Довольный удачным вечером, Огюстен сел рядом с ней, облокотившись на колено:
— Лучшего я и не желал бы. Если бы ты осталась здесь, я имею в виду…
Она поддразнила его, отведя глаза в сторону, а лицо при этом приняло глубокомысленное выражение. Со стороны можно было подумать, что она колеблется и раздумывает. Наконец, последовал уклончивый ответ:
— Давайте не будем пока об этом говорить.
— Кто научил тебя танцевать?
— Учительница, о которой я вам рассказывала.
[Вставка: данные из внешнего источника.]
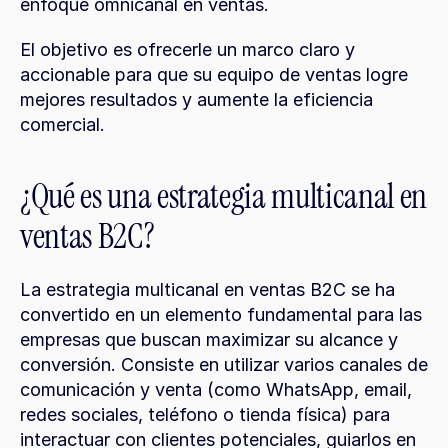
enfoque omnicanal en ventas.
El objetivo es ofrecerle un marco claro y 
accionable para que su equipo de ventas logre 
mejores resultados y aumente la eficiencia 
comercial.
¿Qué es una estrategia multicanal en 
ventas B2C?
La estrategia multicanal en ventas B2C se ha 
convertido en un elemento fundamental para las 
empresas que buscan maximizar su alcance y 
conversión. Consiste en utilizar varios canales de 
comunicación y venta (como WhatsApp, email, 
redes sociales, teléfono o tienda física) para 
interactuar con clientes potenciales, guiarlos en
— Она знала свое дело. А что ты скажешь, если мы с тобой потанцуем в Версальских садах? В следующем месяце намечено устроить несколько грандиозных балов и гуляний с фейерверками. — Предвидя отказ, причина которого была очевидна, он добавил: — Но тебе придется позволить мне купить для тебя подходящее платье, иначе нас обоих попросят выйти вон!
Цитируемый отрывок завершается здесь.